Um outro fator relevante é a transformação que o Acre passou, no início (1989) era um estado muito diferente dos demais, no entanto, com o retorno do repórter em 2003, visando rever as personagens, diz: "Vim ao Acre ver o que havia mudado depois da morte de Chico Mendes, e cheguei à conclusão de que não só o aeroporto internacional da capital estava em outro lugar, agora mais longe do centro, como nas grandes cidades. Muitas outras coisas pareciam também melhores. Os hotéis por exemplo [...] Sentei numa barraquinha na calçada, pedi um sanduíche e uma cerveja [...] Não era possível. onde é que nós estávamos?" (p. 181-182). Com esse viés, Ventura desmitifica e lança um novo olhar para o estado que é considerado, por grande parte dos brasileiros como Atrasado e primitivo: "Andando de canoa pela rio Acre, Júlio Barbosa vai identificando cada árvore que avista na floresta. Enumera uma, duas, três, dezenove espécies distintas, eu contei. Para mim eram todas iguais. Ele me consola: "Também eu, se olhar do mar aqueles prédios de Copacabana, vou dizer que é tudo a mesma coisa" ". (p. 116). Algo similar a este trecho é a frase do menino em Bacurau quando responde o gentílico de Bacurau: "É gente!".

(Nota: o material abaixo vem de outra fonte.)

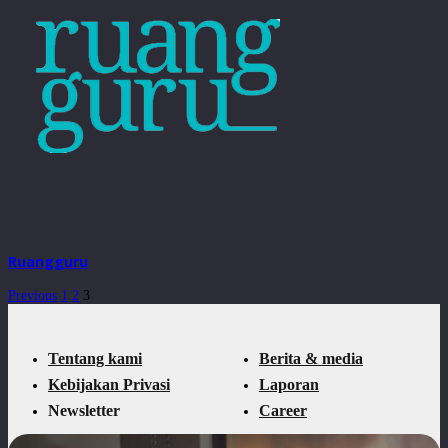
Ruangguru
Previous
1
2
3
Tentang kami
Berita & media
Kebijakan Privasi
Laporan
Newsletter
Career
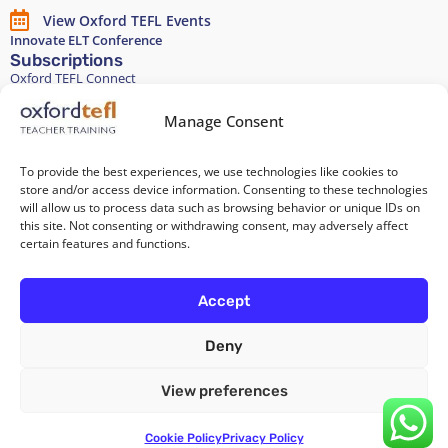
View Oxford TEFL Events
Innovate ELT Conference
Subscriptions
Oxford TEFL Connect
English and Spanish classes
Stay in touch
Manage Consent
To provide the best experiences, we use technologies like cookies to
Join our Teacher Development group in LinkedIn
store and/or access device information. Consenting to these technologies
will allow us to process data such as browsing behavior or unique IDs on
Equality, Diversity, and Inclusion
this site. Not consenting or withdrawing consent, may adversely affect
certain features and functions.
All of our courses are 100% paper-free
Accept
Deny
Cookie Policy
/
Privacy Policy
/
Terms and Conditions
/
Legal Notice
View preferences
Copyright 2026 @ Oxford TEFL . Carrer Diputació 279 Bajos, 08007
Barcelona. Spain
Cookie Policy
Privacy Policy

Enfim, concluo a resenha com este trecho:
"A permanência de Chico Mendes quinze anos depois de sua morte só reforça um mistério que não consegui decifrar: como foi possível nascer e crescer no meio da floresta, num pequeno canto verde que cremos mais propício aos bichos e às plantas, um exemplar tão fecundo da espécie humana?" (p. 230).